Last week, US Defense Intelligence Agency Director Lieutenant General Ronald Burgess told a Senate Armed Services Committee that Iran will not start the war in the Middle East, unless, of course, the US acts first. However, Burgess added that, despite increased sanctions imposed by the US and a buildup of American military forces surrounding the country, Iran is unlikely to halt its nuclear weapons program.
“Iran can close the Strait of Hormuz at least temporarily, and may launch missiles against United States forces and our allies in the region if it is attacked,” Burgess said at the Senate committee hearing. “Iran could also attempt to employ terrorist surrogates worldwide. However, the agency assesses Iran is unlikely to initiate or intentionally provoke a conflict.”

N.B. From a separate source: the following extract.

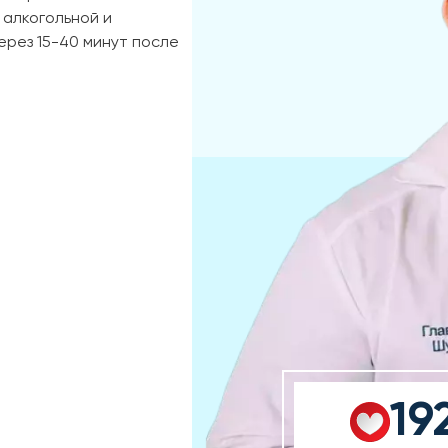
 алкогольной и
ерез 15-40 минут после
19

It appears that Prime Minister Netanyahu is not sharing the Americans’ optimism, and may very well be planning a clash with Iran before the US makes up its mind.
In late January, Israeli and American officials mysteriously sheleved plans for a joint missile exercise, the largest of its kind, in Israel. The exercise, originally slated for this spring, was rescheduled for October of 2012.
The drill will involve a surge of American troops to Israel by the thousands, marking the biggest test of its type for both nations. As tensions worsen between Israel and its unfriendly neighbor, Iranian authorities fear that the exercise will test out more than just the missile capabilities of the two allies.
But at this point it isn’t at all clear whether Netanyahu is prepared to wait until October.